He stood at the crossroads of love, torn between the magnetic pull of past perfection and the raw, messy beauty of present connection. His ex, a symbol of stability and success, haunted his thoughts with all she represented — confidence, security, and a love once shared. Yet, it was the new girl, flawed but fiercely devoted, who stirred his heart with intimacy, presence, and genuine warmth, creating a world where family and love intertwined despite the shadows of her past.
In this silent battle between head and heart, he wrestled with the fear of regret — the haunting question of whether choosing passion over practicality would lead to a lifetime of “what ifs.” Caught between two worlds, he sought clarity, desperate for someone to cut through the confusion and reveal the truth: was he chasing a fool’s dream, or finally following the call of his soul?

My ex came to see me last night.










As noted by relationship expert Esther Perel, ‘We are drawn to people who are familiar, yet we are also drawn to people who are a mystery.’ This situation perfectly illustrates the tension between familiarity (the ex) and mystery/novelty (the new partner), complicated by the desire for both stability and passion.
The Original Poster (OP) is engaging in a common relationship trap: comparing a current, developing reality with an idealized, past memory, or comparing a potential future based on external metrics (the ex) against a present based on internal experience (the new partner).

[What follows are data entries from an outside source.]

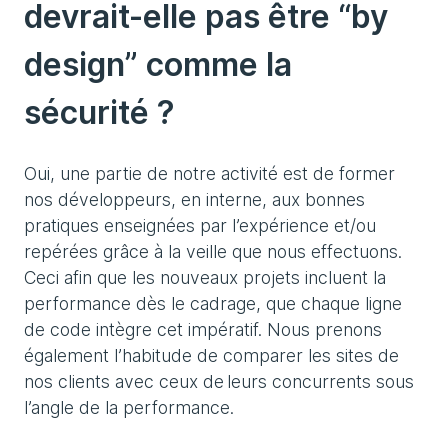
devrait-elle pas être “by
design” comme la
sécurité ?
Oui, une partie de notre activité est de former
nos développeurs, en interne, aux bonnes
pratiques enseignées par l’expérience et/ou
repérées grâce à la veille que nous effectuons.
Ceci afin que les nouveaux projets incluent la
performance dès le cadrage, que chaque ligne
de code intègre cet impératif. Nous prenons
également l’habitude de comparer les sites de
nos clients avec ceux de leurs concurrents sous
l’angle de la performance.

The ex represents ‘checklist compatibility’—she meets established criteria for stability (home, car, finances). The OP’s hesitation stems from a fear of opportunity cost, worrying he is settling for less on paper. Conversely, the new partner satisfies needs related to intimacy, sexual compatibility, and integration with his social circle (family approval). Her past infidelity, while acknowledged, remains a psychological hurdle for the OP, suggesting unresolved trust or judgment issues are coloring his perception of her current worthiness.
The OP’s focus on the ’80/20 rule’ suggests he correctly identifies that the crucial 20% (intimacy, connection, family alignment) is what truly drives his long-term happiness, even if the 80% (stability) seems safer. In modern relationship psychology, sustained compatibility often rests more heavily on shared values and emotional labor than on absolute financial parity. A constructive recommendation would be for the OP to clearly define his non-negotiable core values for a life partner (beyond superficial markers). If shared values and high intimacy are paramount, he must fully accept the current financial risks associated with the new partner or actively work with her to address them, rather than using those risks as an excuse to revert to the familiar, but emotionally lacking, ex.
THIS STORY SHOOK THE INTERNET – AND REDDITORS DIDN’T HOLD BACK.













The individual is caught between two relationships, recognizing that his ex-partner appears superior based on external measures like financial stability and conventional attractiveness. However, his current partner offers greater emotional connection, intimacy, and alignment with his family values, creating a significant internal conflict between logic and emotional fulfillment.
Given the stark contrast between the practical advantages offered by the ex and the deep intimacy provided by the new partner, the core question remains: Is prioritizing measurable external success worth sacrificing profound emotional connection and intimacy, or will choosing the heart over the ‘better candidate’ ultimately lead to regret?